(Extracted page text data)
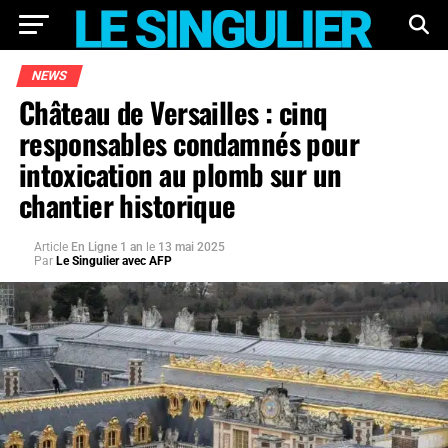
NEWS
Château de Versailles : cinq
responsables condamnés pour
intoxication au plomb sur un
chantier historique
Article
En Ligne 1 an
le
13 mai 2025
Par
Le Singulier avec AFP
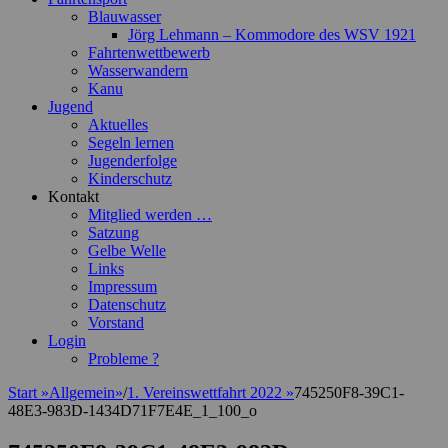
Blauwasser
Jörg Lehmann – Kommodore des WSV 1921
Fahrtenwettbewerb
Wasserwandern
Kanu
Jugend
Aktuelles
Segeln lernen
Jugenderfolge
Kinderschutz
Kontakt
Mitglied werden …
Satzung
Gelbe Welle
Links
Impressum
Datenschutz
Vorstand
Login
Probleme ?
Start
»
Allgemein
»
/
1. Vereinswettfahrt 2022
»
745250F8-39C1-
48E3-983D-1434D71F7E4E_1_100_o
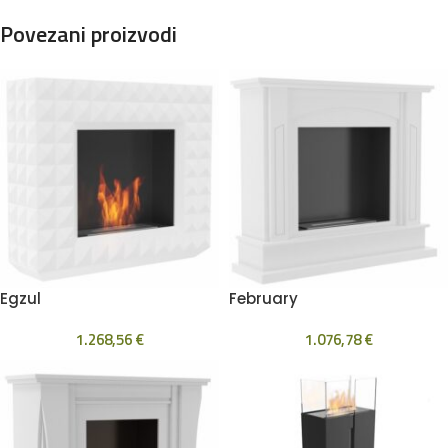
Povezani proizvodi
Egzul
February
1.268,56
€
1.076,78
€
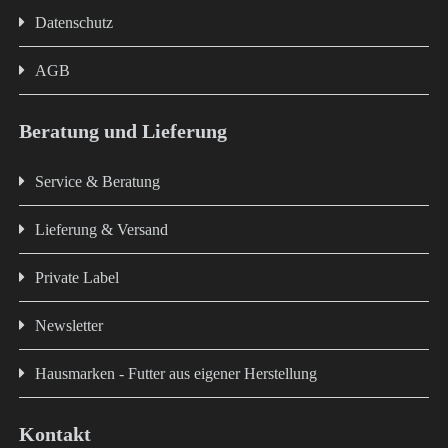
Datenschutz
AGB
Beratung und Lieferung
Service & Beratung
Lieferung & Versand
Private Label
Newsletter
Hausmarken - Futter aus eigener Herstellung
Kontakt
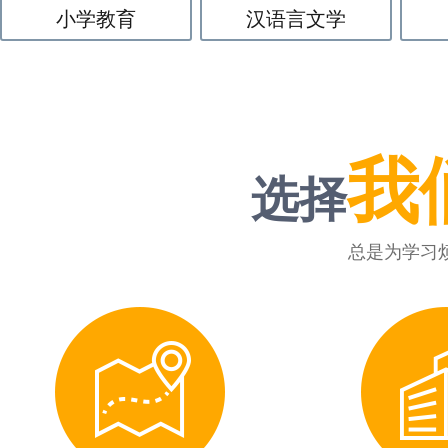
小学教育
汉语言文学
我
选择
总是为学习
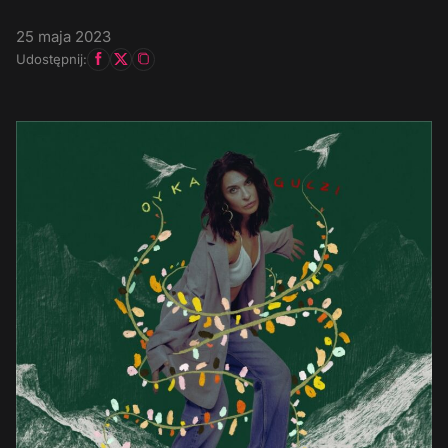
25 maja 2023
Udostępnij:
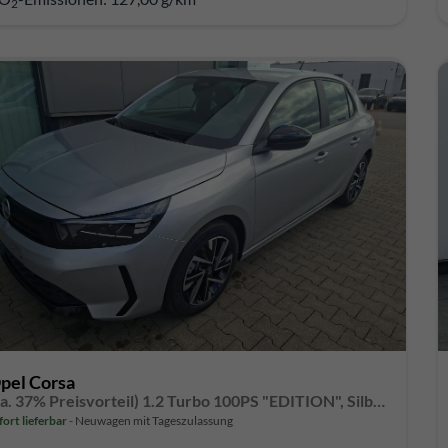
2
pel Corsa
(ca. 37% Preisvorteil) 1.2 Turbo 100PS "EDITION", Silber-Metallic, 16" Alufelgen, Sitzheizung, Lederlenkrad beheizt, Parksensoren hinten, Klimaanlage, Radio AndroidAuto/Apple CarPlay, Tempomat, ZV mit Fernbedienung
fort lieferbar
Neuwagen mit Tageszulassung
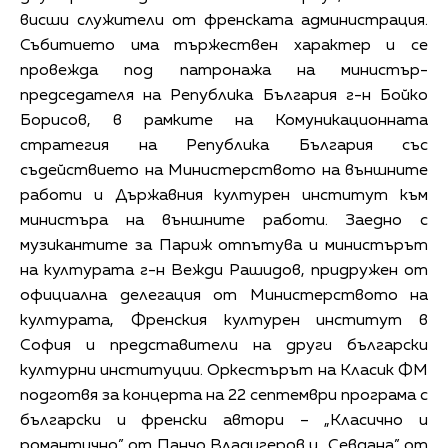
висши служители от френската администрация.
Събитието има тържествен характер и се
провежда под патронажа на министър-
председателя на Република България г-н Бойко
Борисов, в рамките на Комуникационната
стратегия на Република България със
съдействието на Министерството на външните
работи и Държавния културен институт към
министъра на външните работи. Заедно с
музикантите за Париж отпътува и министърът
на културата г-н Вежди Рашидов, придружен от
официална делегация от Министерството на
културата, Френския културен институт в
София и представители на други български
културни институции. Оркестърът на Класик ФМ
подготвя за концерта на 22 септември програма с
български и френски автори – „Класично и
романтично” от Панчо Владигеров и „Севдана” от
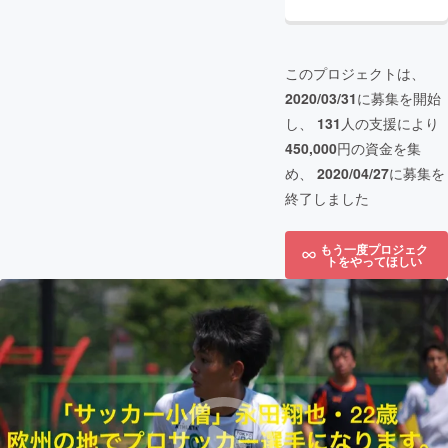
このプロジェクトは、
2020/03/31
に募集を開始
し、
131
人の支援により
450,000
円の資金を集
め、
2020/04/27
に募集を
終了しました
もう一度プロジェク
トをやってほしい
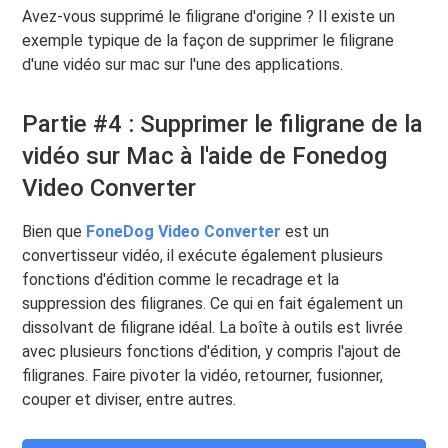
Avez-vous supprimé le filigrane d'origine ? Il existe un
exemple typique de la façon de supprimer le filigrane
d'une vidéo sur mac sur l'une des applications.
Partie #4 : Supprimer le filigrane de la
vidéo sur Mac à l'aide de Fonedog
Video Converter
Bien que
FoneDog Video Converter
est un
convertisseur vidéo, il exécute également plusieurs
fonctions d'édition comme le recadrage et la
suppression des filigranes. Ce qui en fait également un
dissolvant de filigrane idéal. La boîte à outils est livrée
avec plusieurs fonctions d'édition, y compris l'ajout de
filigranes. Faire pivoter la vidéo, retourner, fusionner,
couper et diviser, entre autres.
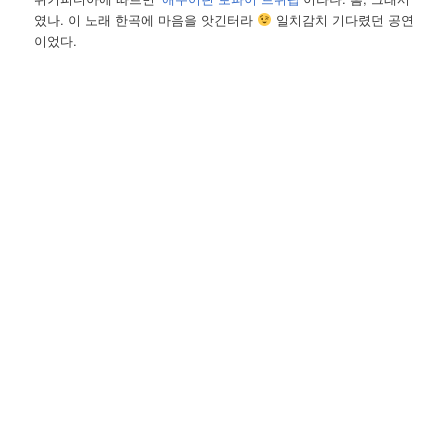
였나. 이 노래 한곡에 마음을 앗긴터라
일치감치 기다렸던 공연
이었다.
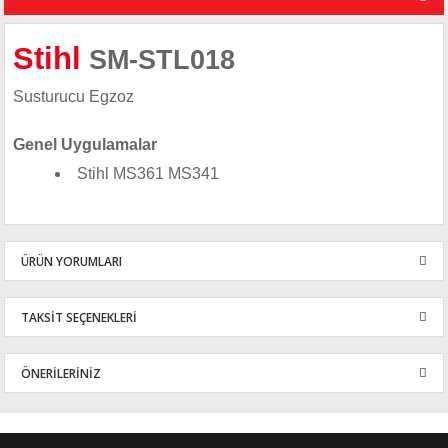
Stihl
SM-STL018
Susturucu Egzoz
Genel Uygulamalar
Stihl MS361 MS341
ÜRÜN YORUMLARI
TAKSİT SEÇENEKLERİ
Bu ürüne ilk yorumu siz yapın!
ÖNERİLERİNİZ
Yorum Yaz
Bu ürünün fiyat bilgisi, resim, ürün açıklamalarında ve diğer
konularda yetersiz gördüğünüz noktaları öneri formunu kullanarak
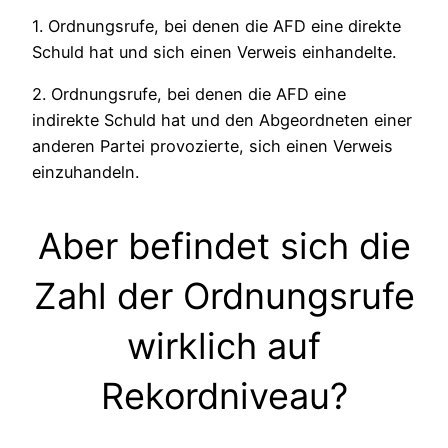
1. Ordnungsrufe, bei denen die AFD eine direkte
Schuld hat und sich einen Verweis einhandelte.
2. Ordnungsrufe, bei denen die AFD eine
indirekte Schuld hat und den Abgeordneten einer
anderen Partei provozierte, sich einen Verweis
einzuhandeln.
Aber befindet sich die
Zahl der Ordnungsrufe
wirklich auf
Rekordniveau?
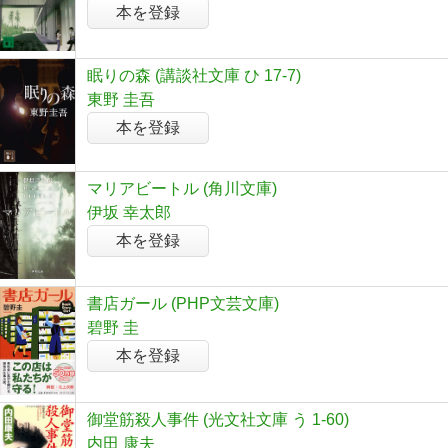
本を登録
眠りの森 (講談社文庫 ひ 17-7)
東野 圭吾
本を登録
マリアビートル (角川文庫)
伊坂 幸太郎
本を登録
書店ガール (PHP文芸文庫)
碧野 圭
本を登録
御堂筋殺人事件 (光文社文庫 う 1-60)
内田 康夫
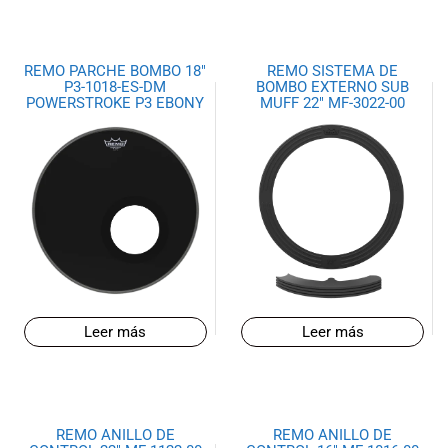
especiales
para nuestros
clientes. Ven a
REMO PARCHE BOMBO 18″
REMO SISTEMA DE
visitarnos en
P3-1018-ES-DM
BOMBO EXTERNO SUB
nuestra tienda
POWERSTROKE P3 EBONY
MUFF 22″ MF-3022-00
física en Quito,
o haz tu
compra en
línea a través
de nuestra
página web y
recibe tu
pedido en la
comodidad de
tu hogar.
Leer más
Leer más
¡Descubre el
mundo de la
música con
Import Music
Ecuador!
REMO ANILLO DE
REMO ANILLO DE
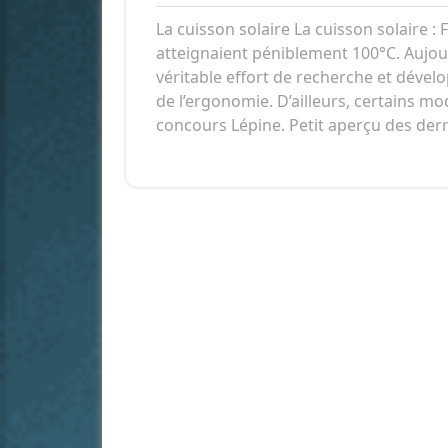
mai
com
La cuisson solaire La cuisson solaire : 
2020
atteignaient péniblement 100°C. Aujour
véritable effort de recherche et déve
de l’ergonomie. D’ailleurs, certains m
concours Lépine. Petit aperçu des dern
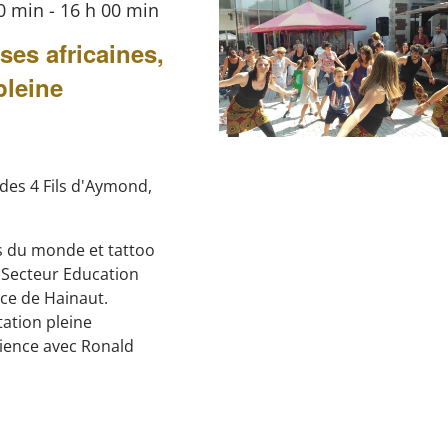
00 min
-
16 h 00 min
es africaines,
pleine
 des 4 Fils d'Aymond,
es du monde et tattoo
 Secteur Education
ince de Hainaut.
tation pleine
ience avec Ronald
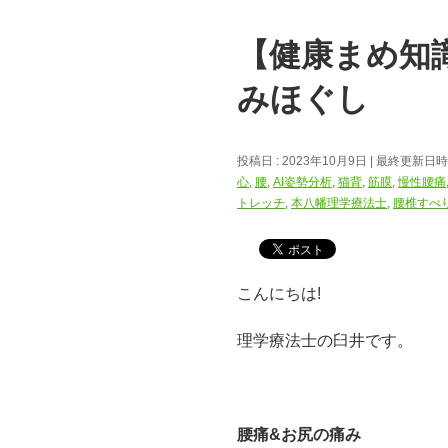
【健康まめ知
みほぐし
投稿日 : 2023年10月9日
最終更新日時 :
心
,
腰
,
AI姿勢分析
,
猫背
,
筋膜
,
慢性腰痛
トレッチ
,
本八幡理学療法士
,
腰椎すべ
こんにちは!
理学療法士の臼井です。
腰痛&お尻の痛み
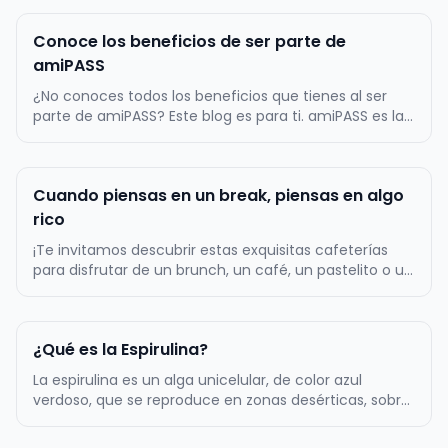
Conoce los beneficios de ser parte de
amiPASS
¿No conoces todos los beneficios que tienes al ser
parte de amiPASS? Este blog es para ti. amiPASS es la
empresa líder en la administración del beneficio de
alimentación en Chile, por lo mismo, ofrecemos
atractivos beneficios a toda nuestra comunidad de
Cuando piensas en un break, piensas en algo
más de 500.000 usuarios…
rico
¡Te invitamos descubrir estas exquisitas cafeterías
para disfrutar de un brunch, un café, un pastelito o un
almuerzo! La primera tentación es Zapallo Café, un
lugar muy acogedor con una amplia variedad de
cositas ricas dulces y saladas. Podrás comer un rico
¿Qué es la Espirulina?
sándwich acompañado…
La espirulina es un alga unicelular, de color azul
verdoso, que se reproduce en zonas desérticas, sobre
todo, en aquellos lugares en los que el agua es
alcalina. Tiene forma de espiral, de ahí su nombre. Es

◆ EXERCISE DETAILS: Read through the entries, then copy every line where the string "également" is found.

◆ RESULT:
convertisseur vidéo, il exécute également plusieurs
suppression des filigranes. Ce qui en fait également un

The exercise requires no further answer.